What You Should Know:
– Imprivata, the digital identity company for life- and mission-critical industries, today released new research that reveals over 91% of security leaders agree they can no longer rely solely on perimeter security to combat and respond to cyber threats, with 99% having experienced a cyberattack in the past year.
– The report outlines how healthcare, finance, manufacturing, pharmaceutical, and biotech organizations are approaching cyber and privacy risks. Cross-industry, 58% cite an increased frequency of attacks –to the tune of 21%, on average. Moreover, the rise of remote work has largely contributed to the growth of attack surfaces. Subsequently, 67% are focusing on security beyond the firewall as one of their top three investment priorities this year. Commonly referred to as “identity-based” or “identity” security, this approach is focused on ensuring users are only able to access the data and resources they need –a cornerstone of Zero Trust.
The Growing Concerns Regarding Cyber Threats
Imprivata is the digital identity company for mission- and life-critical industries, redefining how organizations solve complex workflow, security, and compliance challenges with solutions that protect critical data and applications without workflow disruption. The study was conducted by Vanson Bourne on behalf of Imprivata and includes insights from more than 750 IT security leaders spanning healthcare, finance, manufacturing, pharmaceutical, and biotech organizations across the US, UK, Australia, and Germany.

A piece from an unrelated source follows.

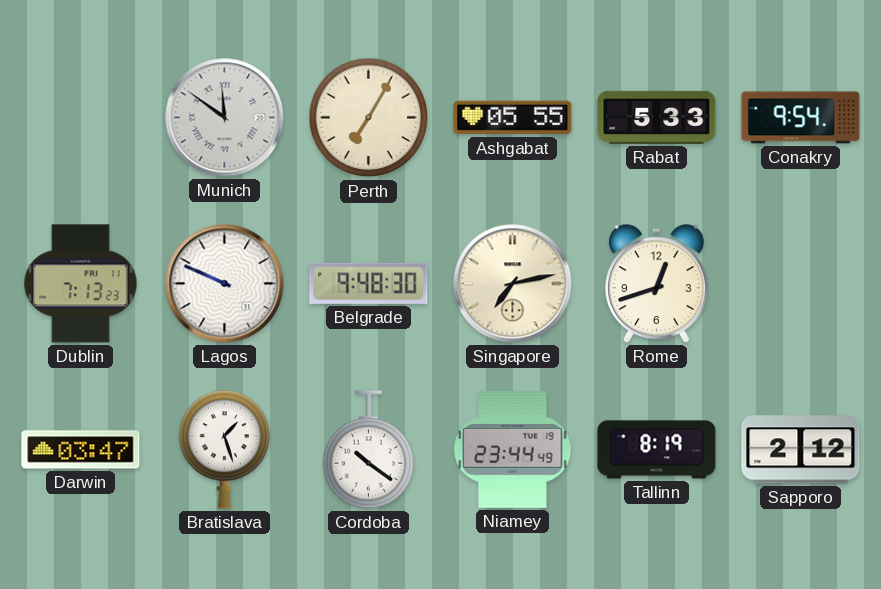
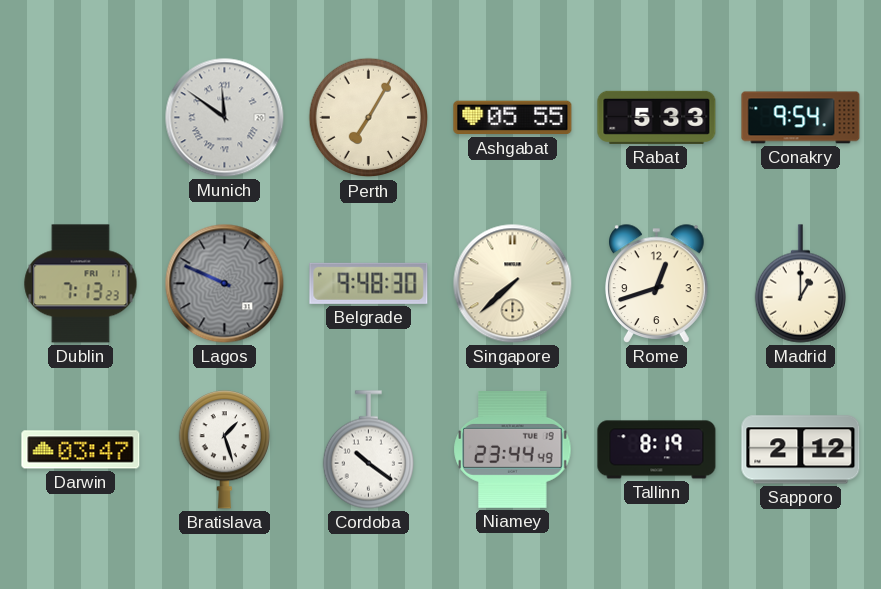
Lagos dial: white -> grey
Singapore: 7:13 -> 7:38
Madrid: none -> 1:00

Though the concept of Zero Trust isn’t new, the adoption of technologies to facilitate a Zero Trust Architecture (ZTA) varies. “What we learned from this data is that businesses are under significant strain to mitigate attacks and manage the eye-watering costs when they occur. Yet less than half have the recommended digital identity technologies in place to protect themselves,” said Wes Wright, chief technology officer at Imprivata. “Despite the widespread familiarity with Zero Trust principles, fewer than half of those surveyed have adopted the foundational technologies needed to achieve them.”
Solutions like identity governance, privileged access management (PAM), vendor privileged access management (VPAM), multifactor authentication (MFA), and single sign-on(SSO) enable greater security and compliance without negatively impacting end-user workflows. The low adoption rates seen in the study may be a result of apprehension; that doing so will hinder user productivity, particularly given the sizable number (57%) who cite user-centric security as a top priority.
Other key findings include:
– Third-party data breaches are a leading attack vector: More organizations are leveraging vendors, partners, and contractors as essential business resources. Interestingly, 40% of those surveyed report falling victim to a third-party data breach in the last 12 months yet just 42% have deployed VPAM to manage and control third-party access.
– Rising cyber insurance costs and insufficient coverage:40% of respondents cite increased cyber insurance costs as the most common negative impact following a cyberattack, adding that their premiums have risen by an average of 35% in the past year alone. Further, 48% say their policy doesn’t cover real-life scenarios.
– Patient lives at risk: For healthcare organizations, the cost of a cyberattack often goes beyond monetary to affect patient care. In fact, three in ten (31%) of those surveyed report that procedures and tests have been delayed that resulted in poor outcomes.